Nel cuore dell’Abruzzo, incastonato tra le montagne del Parco Nazionale del Gran Sasso, sorge Santo Stefano di Sessanio, un borgo medioevale che ha saputo trasformare la propria marginalità geografica in un punto di forza identitario. Non è solo un paese di pietra, sospeso nel tempo e nello spazio, ma un vero e proprio laboratorio di marketing del turismo che si nutre di memoria, paesaggio e autenticità. In un’Italia dove spesso si confonde la promozione con l’omologazione, questo piccolo borgo d’altura ha saputo differenziarsi scommettendo su una strategia profondamente controcorrente: non costruire nulla di nuovo, ma restituire senso e funzione a ciò che già c’era, nel rispetto assoluto della sua anima.
Tutto è cominciato da un prodotto povero e potente: la lenticchia. Piccola, saporita, resistente come la gente che per secoli l’ha coltivata senza pesticidi sulle terrazze calcaree dell’altopiano. Divenuta Presidio Slow Food, la lenticchia di Santo Stefano è diventata il simbolo di una rinascita che parte dalla terra e dalla cura delle tradizioni.
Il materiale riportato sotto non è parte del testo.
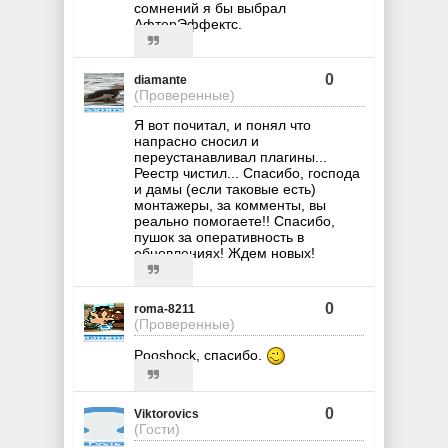
сомнений я бы выбрал
АфтерЭффектс.
0
diamante
(Проверенные)
Я вот почитал, и понял что
напрасно сносил и
переустанавливал плагины...
Реестр чистил... Спасибо, господа
и дамы (если таковые есть)
монтажеры, за комменты, вы
реально помогаете!! Спасибо,
пушок за оперативность в
обновлениях! Ждем новых!
0
roma-8211
(Проверенные)
Pooshock, спасибо.
0
Viktorovics
(Гости)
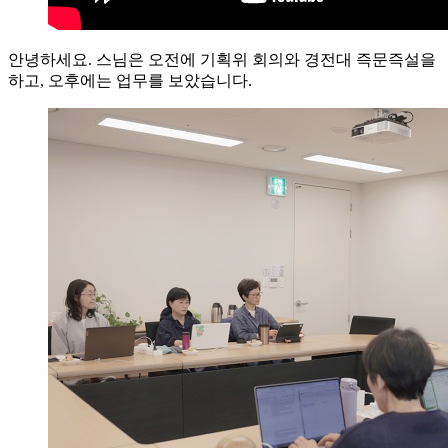
안녕하세요. 스님은 오전에 기획위 회의와 경전대 즉문즉설을
하고, 오후에는 업무를 보았습니다.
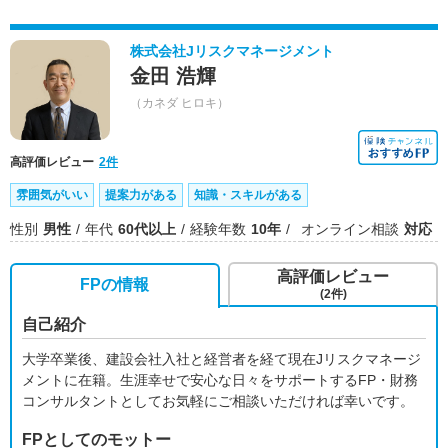
株式会社Jリスクマネージメント
金田 浩輝
（カネダ ヒロキ）
高評価レビュー
2件
雰囲気がいい
提案力がある
知識・スキルがある
性別
男性
年代
60代以上
経験年数
10年
オンライン相談
対応
高評価レビュー
FPの情報
(2件)
自己紹介
大学卒業後、建設会社入社と経営者を経て現在Jリスクマネージ
メントに在籍。生涯幸せで安心な日々をサポートするFP・財務
コンサルタントとしてお気軽にご相談いただければ幸いです。
FPとしてのモットー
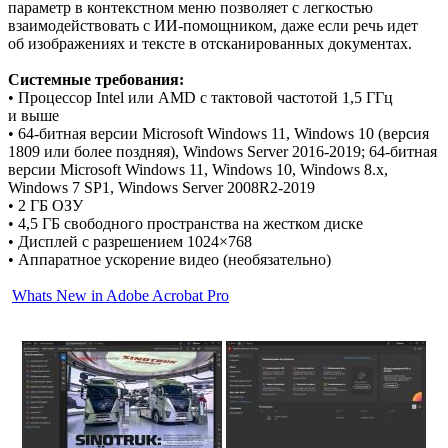
параметр в контекстном меню позволяет с легкостью
взаимодействовать с ИИ-помощником, даже если речь идет
об изображениях и тексте в отсканированных документах.
Системные требования:
• Процессор Intel или AMD с тактовой частотой 1,5 ГГц
и выше
• 64-битная версии Microsoft Windows 11, Windows 10 (версия
1809 или более поздняя), Windows Server 2016-2019; 64-битная
версии Microsoft Windows 11, Windows 10, Windows 8.x,
Windows 7 SP1, Windows Server 2008R2-2019
• 2 ГБ ОЗУ
• 4,5 ГБ свободного пространства на жестком диске
• Дисплей с разрешением 1024×768
• Аппаратное ускорение видео (необязательно)
Whats New in Adobe Acrobat Pro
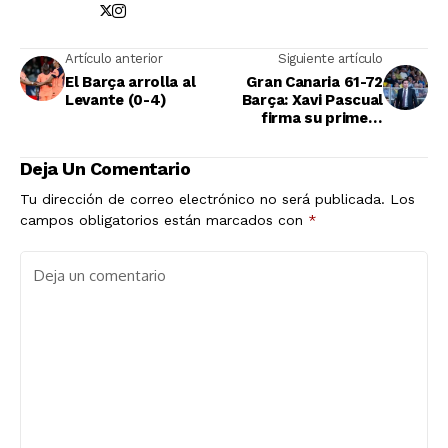
Artículo anterior
Siguiente artículo
El Barça arrolla al
Gran Canaria 61-72
Levante (0-4)
Barça: Xavi Pascual
firma su primera
victoria en la ACB con
un sólido triunfo en
Deja Un Comentario
la isla
Tu dirección de correo electrónico no será publicada.
Los
campos obligatorios están marcados con
*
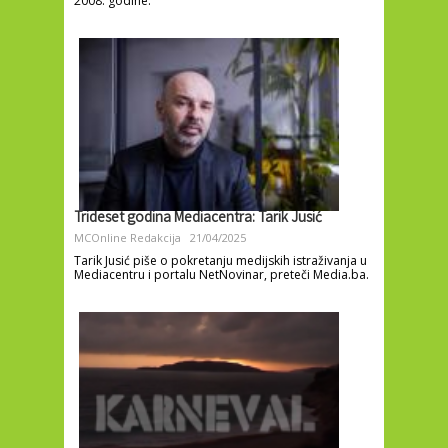
2008. godine.
Trideset godina Mediacentra: Tarik Jusić
MCOnline Redakcija
21/04/2025
Tarik Jusić piše o pokretanju medijskih istraživanja u
Mediacentru i portalu NetNovinar, preteči Media.ba.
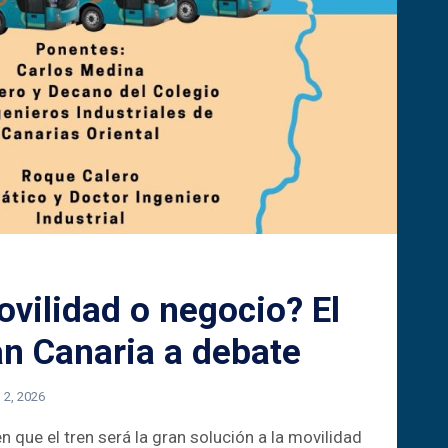
ovilidad o negocio? El
an Canaria a debate
o 2, 2026
 que el tren será la gran solución a la movilidad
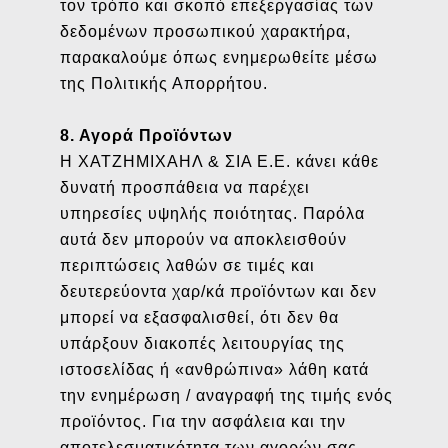
τον τρόπο και σκοπό επεξεργασίας των
δεδομένων προσωπικού χαρακτήρα,
παρακαλούμε όπως ενημερωθείτε μέσω
της Πολιτικής Απορρήτου.
8. Αγορά Προϊόντων
H ΧΑΤΖΗΜΙΧΑΗΛ & ΣΙΑ Ε.Ε. κάνει κάθε
δυνατή προσπάθεια να παρέχει
υπηρεσίες υψηλής ποιότητας. Παρόλα
αυτά δεν μπορούν να αποκλεισθούν
περιπτώσεις λαθών σε τιμές και
δευτερεύοντα χαρ/κά προϊόντων και δεν
μπορεί να εξασφαλισθεί, ότι δεν θα
υπάρξουν διακοπές λειτουργίας της
ιστοσελίδας ή «ανθρώπινα» λάθη κατά
την ενημέρωση / αναγραφή της τιμής ενός
προϊόντος. Για την ασφάλεια και την
αποτελεσματικότητα των αγορών σας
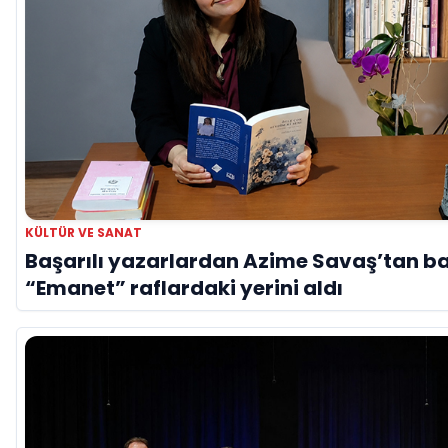
KÜLTÜR VE SANAT
Başarılı yazarlardan Azime Savaş’tan ba
“Emanet” raflardaki yerini aldı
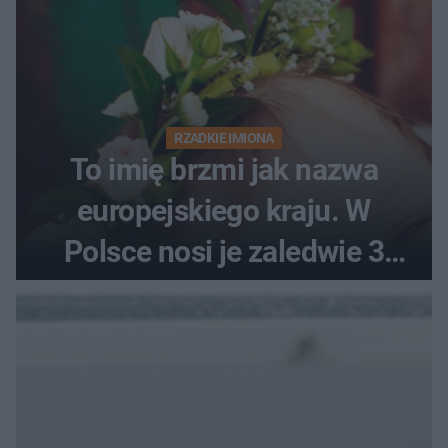
RZADKIE IMIONA
To imię brzmi jak nazwa
europejskiego kraju. W
Polsce nosi je zaledwie 3
kobiety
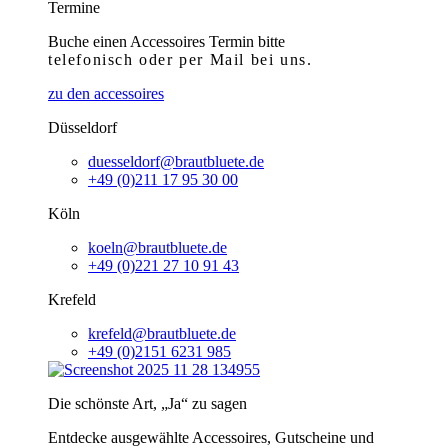
Termine
Buche einen Accessoires Termin bitte
telefonisch
oder per Mail bei uns.
zu den accessoires
Düsseldorf
duesseldorf@brautbluete.de
+49 (0)211 17 95 30 00
Köln
koeln@brautbluete.de
+49 (0)221 27 10 91 43
Krefeld
krefeld@brautbluete.de
+49 (0)2151 6231 985
Die schönste Art, „Ja“ zu sagen
Entdecke ausgewählte Accessoires, Gutscheine und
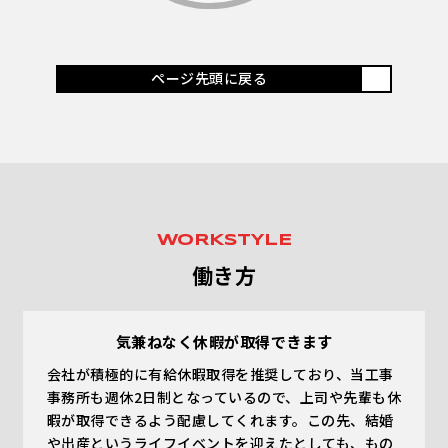
ページ先頭に戻る
WORKSTYLE
働き方
気兼ねなく休暇が取得できます
会社が積極的に有給休暇取得を推奨しており、当工事
事務所も週休2日制となっているので、上司や先輩も休
暇が取得できるよう配慮してくれます。この先、結婚
や出産というライフイベントを迎えたとしても、もの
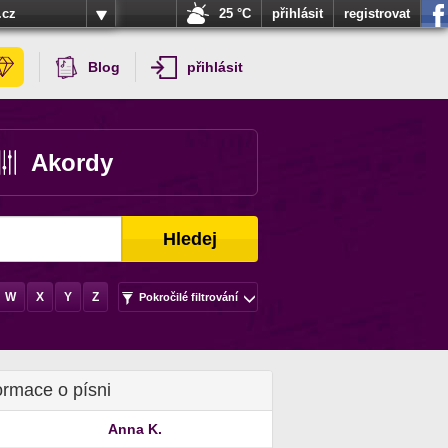
.cz
25 °C
přihlásit
registrovat
Blog
přihlásit
Akordy
Hledej
W
X
Y
Z
Pokročilé filtrování
ormace o písni
Anna K.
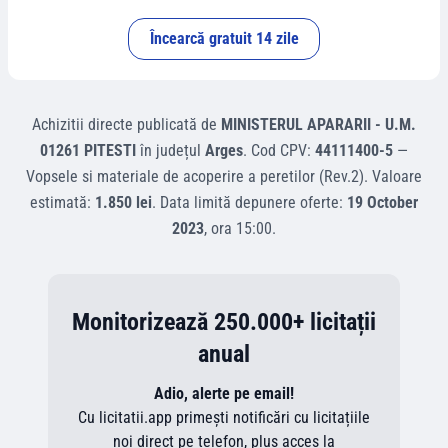
Încearcă gratuit 14 zile
Achizitii directe
publicată de
MINISTERUL APARARII - U.M.
01261 PITESTI
în județul
Arges
.
Cod CPV:
44111400-5
—
Vopsele si materiale de acoperire a peretilor (Rev.2)
.
Valoare
estimată:
1.850 lei
.
Data limită depunere oferte:
19 October
2023
, ora
15:00
.
Monitorizează 250.000+ licitații
anual
Adio, alerte pe email!
Cu licitatii.app primești notificări cu licitațiile
noi direct pe telefon, plus acces la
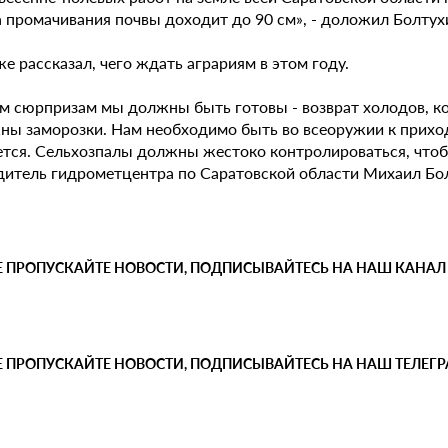
а промачивания почвы доходит до 90 см», - доложил Болтух
е рассказал, чего ждать аграриям в этом году.
им сюрпризам мы должны быть готовы - возврат холодов, к
ны заморозки. Нам необходимо быть во всеоружии к приход
ется. Сельхозпалы должны жестоко контролироваться, чтоб
дитель гидрометцентра по Саратовской области Михаил Бо
Е ПРОПУСКАЙТЕ НОВОСТИ, ПОДПИСЫВАЙТЕСЬ НА НАШ КАНАЛ
Е ПРОПУСКАЙТЕ НОВОСТИ, ПОДПИСЫВАЙТЕСЬ НА НАШ ТЕЛЕГ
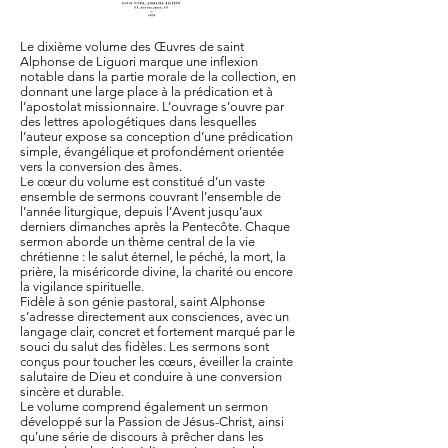
Le dixième volume des Œuvres de saint
Alphonse de Liguori marque une inflexion
notable dans la partie morale de la collection, en
donnant une large place à la prédication et à
l’apostolat missionnaire. L’ouvrage s’ouvre par
des lettres apologétiques dans lesquelles
l’auteur expose sa conception d’une prédication
simple, évangélique et profondément orientée
vers la conversion des âmes.
Le cœur du volume est constitué d’un vaste
ensemble de sermons couvrant l’ensemble de
l’année liturgique, depuis l’Avent jusqu’aux
derniers dimanches après la Pentecôte. Chaque
sermon aborde un thème central de la vie
chrétienne : le salut éternel, le péché, la mort, la
prière, la miséricorde divine, la charité ou encore
la vigilance spirituelle.
Fidèle à son génie pastoral, saint Alphonse
s’adresse directement aux consciences, avec un
langage clair, concret et fortement marqué par le
souci du salut des fidèles. Les sermons sont
conçus pour toucher les cœurs, éveiller la crainte
salutaire de Dieu et conduire à une conversion
sincère et durable.
Le volume comprend également un sermon
développé sur la Passion de Jésus-Christ, ainsi
qu’une série de discours à prêcher dans les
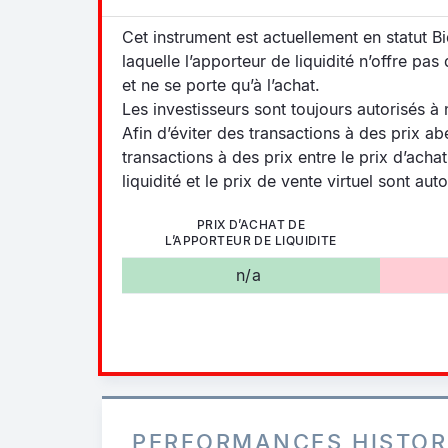
Cet instrument est actuellement en statut 
laquelle l’apporteur de liquidité n’offre pas
et ne se porte qu’à l’achat.
Les investisseurs sont toujours autorisés à
Afin d’éviter des transactions à des prix ab
transactions à des prix entre le prix d’acha
liquidité et le prix de vente virtuel sont aut
PRIX D’ACHAT DE
L’APPORTEUR DE LIQUIDITE
n/a
PERFORMANCES HISTOR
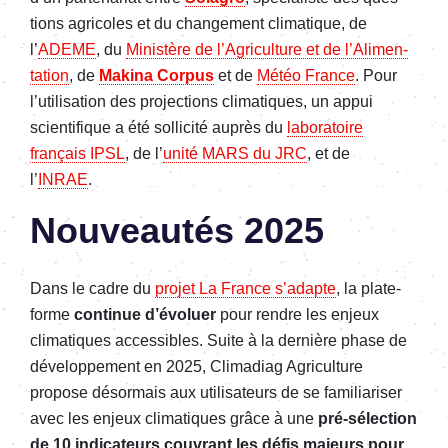
tions agri­coles et du chan­ge­ment clima­tique, de
l’
ADEME
, du
Minis­tère de l’Agri­cul­ture et de l’Ali­men­
ta­tion
, de
Makina Corpus
et de
Météo France
. Pour
l’uti­li­sa­tion des projec­tions clima­tiques, un appui
scien­ti­fique a été solli­cité auprès du
labo­ra­toire
français IPSL
, de l’
unité MARS du JRC
, et de
l’
INRAE
.
Nouveau­tés 2025
Dans le cadre du
projet La France s’adapte
, la plate­
forme
conti­nue d’évo­luer
pour rendre les enjeux
clima­tiques acces­sibles. Suite à la dernière phase de
déve­lop­pe­ment en 2025, Clima­diag Agri­cul­ture
propose désor­mais aux utili­sa­teurs de se fami­lia­ri­ser
avec les enjeux clima­tiques grâce à une
pré-sélec­tion
de 10 indi­ca­teurs couvrant les défis majeurs pour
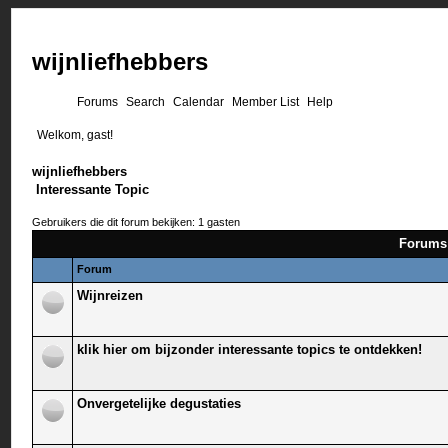
wijnliefhebbers
Forums
Search
Calendar
Member List
Help
Welkom, gast!
wijnliefhebbers
Interessante Topic
Gebruikers die dit forum bekijken: 1 gasten
Forums 
Forum
Wijnreizen
klik hier om bijzonder interessante topics te ontdekken!
Onvergetelijke degustaties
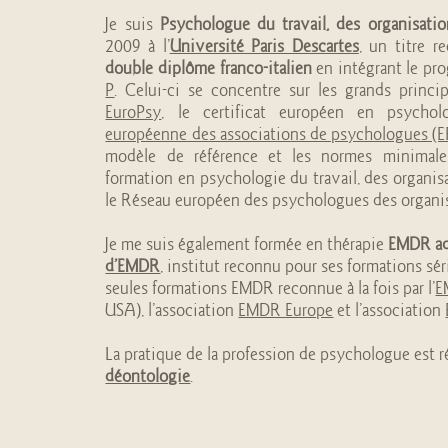
Je suis
Psychologue du travail, des organisati
2009 à l’
Université Paris Descartes
, un titre r
double diplôme franco-italien
en intégrant le p
P
. Celui-ci se concentre sur les grands princ
EuroPsy
, le certificat européen en psychol
européenne des associations de psychologues (
modèle de référence et les normes minimal
formation en psychologie du travail, des organisa
le Réseau européen des psychologues des organis
Je me suis également formée en thérapie
EMDR ad
d’EMDR
, institut reconnu pour ses formations sér
seules formations EMDR reconnue à la fois par l’
E
USA), l’association
EMDR Europe
et l’association
La pratique de la profession de psychologue est 
déontologie
.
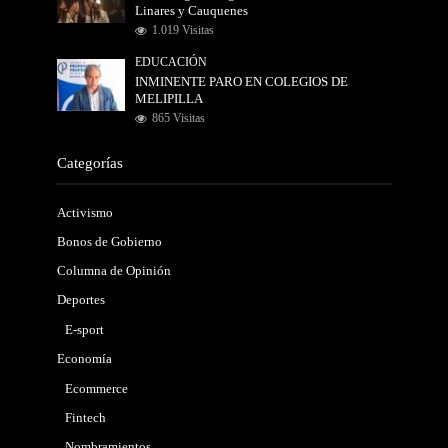
Linares y Cauquenes
1.019 Visitas
EDUCACIÓN
INMINENTE PARO EN COLEGIOS DE
MELIPILLA
865 Visitas
Categorías
Activismo
Bonos de Gobierno
Columna de Opinión
Deportes
E-sport
Economía
Ecommerce
Fintech
Nombramientos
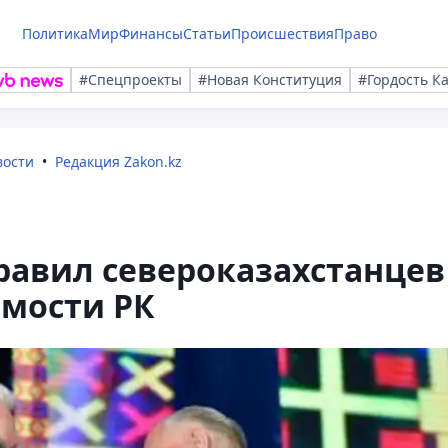
Политика
Мир
Финансы
Статьи
Происшествия
Право
#Спецпроекты
#Новая Конституция
#Гордость К
вости
Редакция Zakon.kz
равил североказахстанцев
имости РК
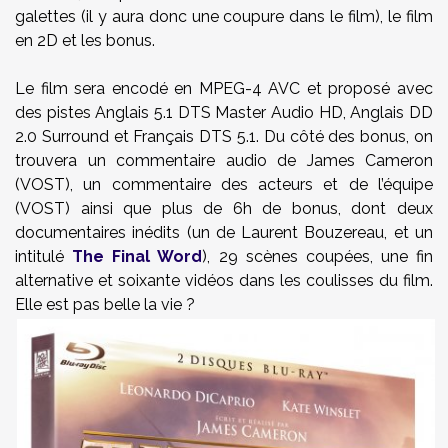
galettes (il y aura donc une coupure dans le film), le film
en 2D et les bonus.
Le film sera encodé en MPEG-4 AVC et proposé avec
des pistes
Anglais 5.1 DTS Master Audio HD, Anglais DD
2.0 Surround et Français DTS 5.1. Du côté des bonus,
on
trouvera un commentaire audio de James Cameron
(VOST), un commentaire des acteurs et de l’équipe
(VOST) ainsi que plus de 6h de bonus, dont deux
documentaires inédits (un de Laurent Bouzereau, et un
intitulé
The Final Word
), 29 scènes coupées, une fin
alternative et soixante vidéos dans les coulisses du film.
Elle est pas belle la vie ?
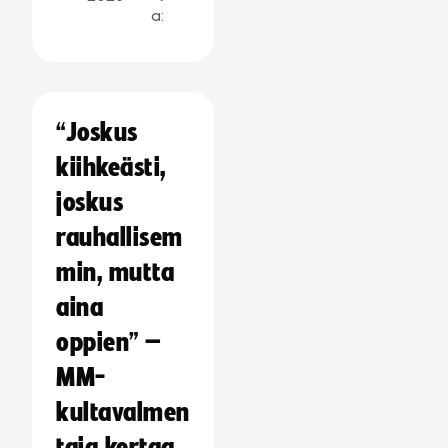
a:
“Joskus
kiihkeästi,
joskus
rauhallisem
min, mutta
aina
oppien” –
MM-
kultavalmen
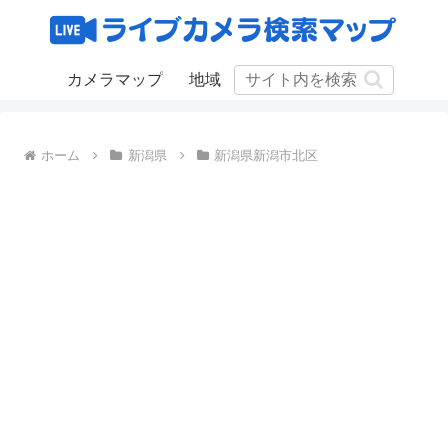
カメラマップ
地域
ホーム
新潟県
新潟県新潟市北区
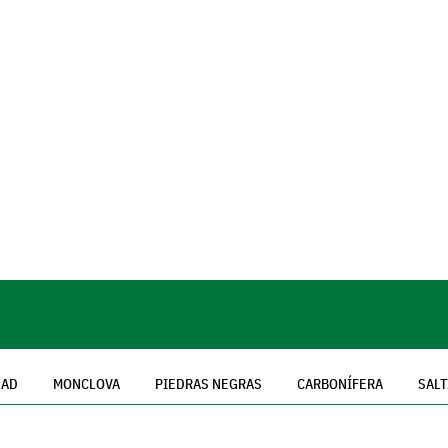
DAD
MONCLOVA
PIEDRAS NEGRAS
CARBONÍFERA
SALT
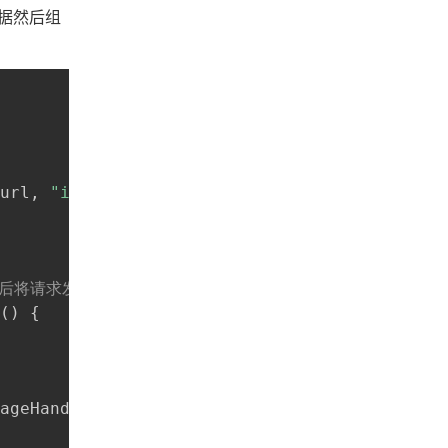
据然后组
url
,
"identifier"
,
 identifier
)
数后将请求发出
(
)
{
ageHandler
.
postMessage
(
{
'body'
:
 body
,
'ident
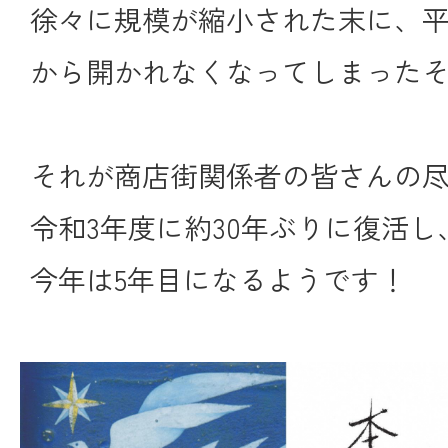
徐々に規模が縮小された末に、
から開かれなくなってしまった
それが商店街関係者の皆さんの
令和3年度に約30年ぶりに復活し
今年は5年目になるようです！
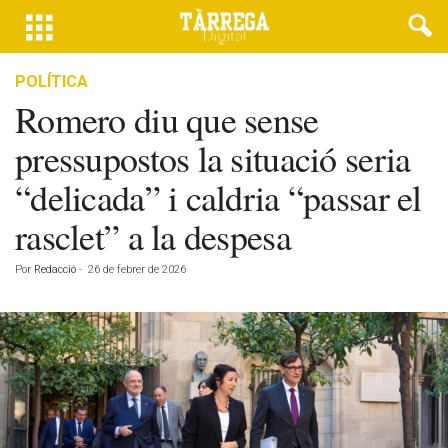
POLÍTICA
Romero diu que sense
pressupostos la situació seria
“delicada” i caldria “passar el
rasclet” a la despesa
Por
Redacció
-
26 de febrer de 2026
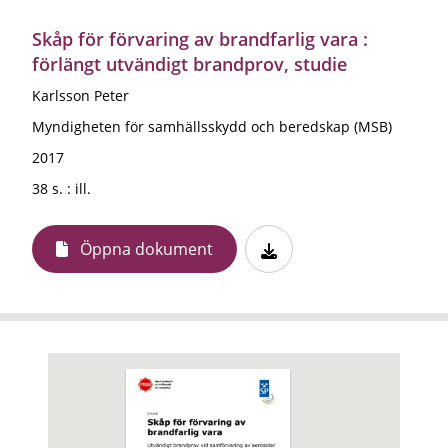
Skåp för förvaring av brandfarlig vara :
förlängt utvändigt brandprov, studie
Karlsson Peter
Myndigheten för samhällsskydd och beredskap (MSB)
2017
38 s. : ill.
Öppna dokument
Ma il vero salto di paradigma si deve all’intuizione di Daniel Elow Kihlgren, imprenditore visionario che ha investito tempo, energie e risorse personali per trasformare il borgo in un’esperienza diffusa. Niente hotel convenzionali, niente nuovi volumi: le vecchie abitazioni sono state recuperate e trasformate in camere che conservano le stesse chiavi, gli stessi letti rialzati in lana grezza, le stesse copertine fatte al telaio. Ogni dettaglio – dagli asciugamani ai saponi artigianali, dalle culle alle fornacelle – racconta un vissuto che non è finzione scenica, ma storia vera, sedimentata negli intonaci e nelle travi scricchiolanti.
Quello che si è creato a Santo Stefano è un modello di ospitalità radicale e poetica insieme, dove l’ospite non viene a soggiornare, ma a vivere, a toccare con mano la quotidianità di una civiltà montana che resiste. Non è un museo, ma una comunità che, seppur ridotta a poco più di un centinaio di abitanti, continua a tramandare memoria e cultura materiale. Il marketing qui non è uno strumento per vendere, ma un modo per raccontare – con rispetto e precisione – un paesaggio interiore prima ancora che esteriore. Ogni camera è una microstoria, ogni pasto una narrazione, ogni scorcio una fotografia mentale che rimane impressa.
La narrazione di questo luogo ha saputo farsi internazionale senza mai snaturarsi. Ha attirato viaggiatori slow, appassionati di enogastronomia autentica, creativi in cerca di ispirazione. La strategia ha abbracciato anche la dimensione digitale, con video emozionali, contest fotografici, pacchetti esperienziali che mescolano trekking, artigianato, degustazioni e racconti. Ma soprattutto, ha saputo fare rete con il territorio, creando sinergie con borghi vicini, scuole di cucina, guide del Parco. E come se non bastasse, ha inserito un forte elemento etico: una parte degli utili generati dall’albergo diffuso è destinata all’Associazione Sextantio, che finanzia progetti sanitari per le fasce più povere del pianeta, a partire da oltre 10.000 assicurazioni sanitarie di base garantite in Rwanda.
In un’epoca in cui tutto scorre velocemente, Santo Stefano di Sessanio ha scelto la lentezza come valore. Ha costruito una proposta turistica solida partendo da un seme – quello della lenticchia – e da un’intuizione imprenditoriale che ha saputo ascoltare le pietre. La sfida, oggi, è mantenere questo equilibrio delicato tra poesia e impresa, tra sostenibilità economica e rispetto per il genius loci. In questo borgo, ogni ospite diventa un personaggio che attraversa un racconto più grande di lui, fatto di camini, scale ripide, materassi duri e silenzi profondi. Un racconto che non ha bisogno di effetti speciali, ma solo di essere vissuto.